SK hynix + NVIDIA: SSDs and HBF for AI Inference - What Product Teams Should Prepare For
SK hynix is moving past HBM wins and pushing into NAND-based storage for AI. The company is co-developing a next-gen SSD with NVIDIA under "Storage Next" (NVIDIA) and "AI-N P" (SK hynix), targeting roughly 10x the performance of current SSDs. A prototype is planned for late next year, with a projection of up to 100 million IOPS by 2027.
In parallel, SK hynix and SanDisk are building a high-bandwidth flash (HBF) standard-stacked NAND structured for AI-scale bandwidth. An alpha is expected late January next year, with customer prototypes in 2027. Shinyoung Securities estimates HBF could open around $1B in 2027 and reach $12B by 2030.
Why storage is now the bottleneck
GPUs solved training throughput by pairing with HBM, which widened the data pipe and kept cores busy. But inference is a different game: latency and capacity dominate.
For reference, GPT-4 inference is said to need about 3.6 TB, while a single HBM3E GPU offers roughly 192 GB. That often forces 6-7 GPUs per request, pushing service cost and complexity. Personalization lifts memory needs even further. Since HBM is volatile, it doesn't hold long-term user context. NAND does.
What SK hynix is building
- AI-N P (with NVIDIA): New SSD architecture and controllers optimized for large-scale AI inference I/O. The goal: reduce storage-compute stalls and improve perf-per-watt. PoC underway; prototype targeted for late next year; projected up to 100M IOPS in 2027.
- AI-N B / HBF (with SanDisk): Stacked NAND akin to HBM's wide data path, but for non-volatile flash. Alpha expected late January; customer prototypes in 2027. Packaging leans on SK hynix's VFO (vertical fan-out) to connect along the die edge-avoiding TSV drilling and the yield hits that are tough on complex 3D NAND.
- AI-N D: A middle-tier storage layer that targets TB-PB scale with SSD-like speed and HDD-like economics for inference-era workloads.
Key implications for product development
- Architect for memory tiers: HBM for hot tensors; SSD/HBF for large weights, caches, and user context. Design clear data residency rules and move less data across tiers.
- Target latency, not just throughput: Prototype with realistic token budgets and batch sizes. Track tail latencies at the pipeline level (GPU + network + storage).
- Modernize the I/O path: Adopt async I/O, batched reads, and direct paths like NVIDIA GPUDirect Storage to cut CPU mediation.

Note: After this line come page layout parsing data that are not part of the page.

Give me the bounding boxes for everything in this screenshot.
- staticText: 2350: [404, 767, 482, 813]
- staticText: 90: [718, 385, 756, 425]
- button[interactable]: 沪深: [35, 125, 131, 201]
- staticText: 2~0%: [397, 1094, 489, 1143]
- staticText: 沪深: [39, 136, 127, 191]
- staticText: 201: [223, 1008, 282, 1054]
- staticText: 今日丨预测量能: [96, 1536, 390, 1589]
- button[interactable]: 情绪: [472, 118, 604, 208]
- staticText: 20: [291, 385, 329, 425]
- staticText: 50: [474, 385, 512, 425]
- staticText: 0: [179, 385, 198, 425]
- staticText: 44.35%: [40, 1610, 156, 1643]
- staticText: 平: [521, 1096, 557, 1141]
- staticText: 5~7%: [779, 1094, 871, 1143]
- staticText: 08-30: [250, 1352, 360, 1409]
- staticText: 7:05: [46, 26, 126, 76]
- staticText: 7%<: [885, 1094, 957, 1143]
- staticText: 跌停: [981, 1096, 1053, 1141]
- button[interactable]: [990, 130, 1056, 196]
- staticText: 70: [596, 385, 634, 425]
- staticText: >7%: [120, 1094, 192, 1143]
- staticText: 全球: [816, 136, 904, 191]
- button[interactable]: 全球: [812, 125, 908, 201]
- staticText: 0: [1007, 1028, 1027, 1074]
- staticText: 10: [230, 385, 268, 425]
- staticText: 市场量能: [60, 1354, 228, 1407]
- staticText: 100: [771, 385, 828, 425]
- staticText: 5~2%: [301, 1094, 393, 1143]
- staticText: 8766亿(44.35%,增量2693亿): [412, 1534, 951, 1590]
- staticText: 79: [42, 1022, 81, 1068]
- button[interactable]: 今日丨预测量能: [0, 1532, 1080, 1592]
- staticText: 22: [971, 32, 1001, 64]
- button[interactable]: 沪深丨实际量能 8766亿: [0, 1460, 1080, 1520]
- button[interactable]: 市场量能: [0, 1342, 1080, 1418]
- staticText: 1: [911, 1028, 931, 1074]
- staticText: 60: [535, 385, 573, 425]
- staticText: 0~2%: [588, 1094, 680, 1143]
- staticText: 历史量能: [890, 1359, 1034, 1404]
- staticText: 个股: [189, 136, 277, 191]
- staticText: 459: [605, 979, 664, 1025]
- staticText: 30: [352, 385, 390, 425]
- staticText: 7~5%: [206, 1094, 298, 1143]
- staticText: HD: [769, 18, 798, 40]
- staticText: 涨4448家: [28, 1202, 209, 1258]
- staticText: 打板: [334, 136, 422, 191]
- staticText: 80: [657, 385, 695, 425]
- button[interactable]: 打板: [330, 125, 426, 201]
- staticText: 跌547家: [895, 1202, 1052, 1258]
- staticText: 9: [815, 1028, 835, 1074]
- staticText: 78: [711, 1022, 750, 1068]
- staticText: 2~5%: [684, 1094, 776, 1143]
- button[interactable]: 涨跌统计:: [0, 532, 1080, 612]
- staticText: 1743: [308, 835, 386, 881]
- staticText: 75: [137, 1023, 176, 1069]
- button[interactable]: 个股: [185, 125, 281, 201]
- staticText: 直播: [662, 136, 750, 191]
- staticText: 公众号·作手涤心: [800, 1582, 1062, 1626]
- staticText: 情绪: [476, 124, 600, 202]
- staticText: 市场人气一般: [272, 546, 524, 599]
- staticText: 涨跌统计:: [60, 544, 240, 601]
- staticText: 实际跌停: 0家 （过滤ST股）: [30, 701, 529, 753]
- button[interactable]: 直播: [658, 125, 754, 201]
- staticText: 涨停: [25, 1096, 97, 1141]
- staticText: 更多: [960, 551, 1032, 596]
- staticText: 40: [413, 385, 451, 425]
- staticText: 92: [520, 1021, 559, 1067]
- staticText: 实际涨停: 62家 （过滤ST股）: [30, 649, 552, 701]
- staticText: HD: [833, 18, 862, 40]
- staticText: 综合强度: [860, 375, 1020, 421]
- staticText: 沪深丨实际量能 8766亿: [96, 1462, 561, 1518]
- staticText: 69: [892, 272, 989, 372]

- Plan for new standards: HBF may ship through GPU vendors or storage OEMs. Expect co-validation cycles and firmware dependencies. Avoid lock-in with abstraction layers where possible.
- Budget for capacity at inference: Personalization requires persistent context. Model your per-user and per-session memory footprints up front.
- Balance endurance and cost: Profile read/write ratios. Minimize write amplification with smarter sharding, prefetching, and compaction policies.
- Thermals and density: Higher IOPS means heat. Validate airflow, power envelopes, and slot count early-especially with dense NVMe or future HBF modules.
- Networking matters: Wide storage bandwidth is pointless if east-west traffic or PCIe lanes throttle end-to-end performance. Align PCIe Gen, NICs, and switch fabrics with your I/O targets.
- Observability: Instrument queue depth, IOPS per query, bytes per token, and GPU stall reasons. Tie these to unit economics.
- Roadmap alignment: Prototypes hit late next year; broader availability points to 2027. Line up vendor access, PoCs, and budget cycles now.
How this changes your build strategy
Training-optimized stacks won't carry you through inference at scale. You'll need non-volatile tiers that keep user context close and feeds GPUs fast enough to choke less on I/O.
The likely end state: HBM + HBF + SSD, each with a clear role, plus software that actually takes advantage of the layout.
Immediate actions for your team
- Prototype NVMe-heavy inference nodes with direct storage paths; measure query cost vs. latency.
- Define a memory map per model (hot, warm, cold) and enforce it in code, not slides.
- Start vendor dialogues on AI-N P and HBF PoCs; document interface and firmware assumptions.
- Size your 2026-2027 infra budgets around capacity + latency, not just FLOPs.
- Upskill the team on AI infra and storage-aware inference patterns. See curated options by job role here.
Useful references
Bottom line: inference is pushing past HBM's comfort zone. NAND-via faster SSDs and HBF-looks set to become a first-class citizen in AI system design. If you own product outcomes, build for it now.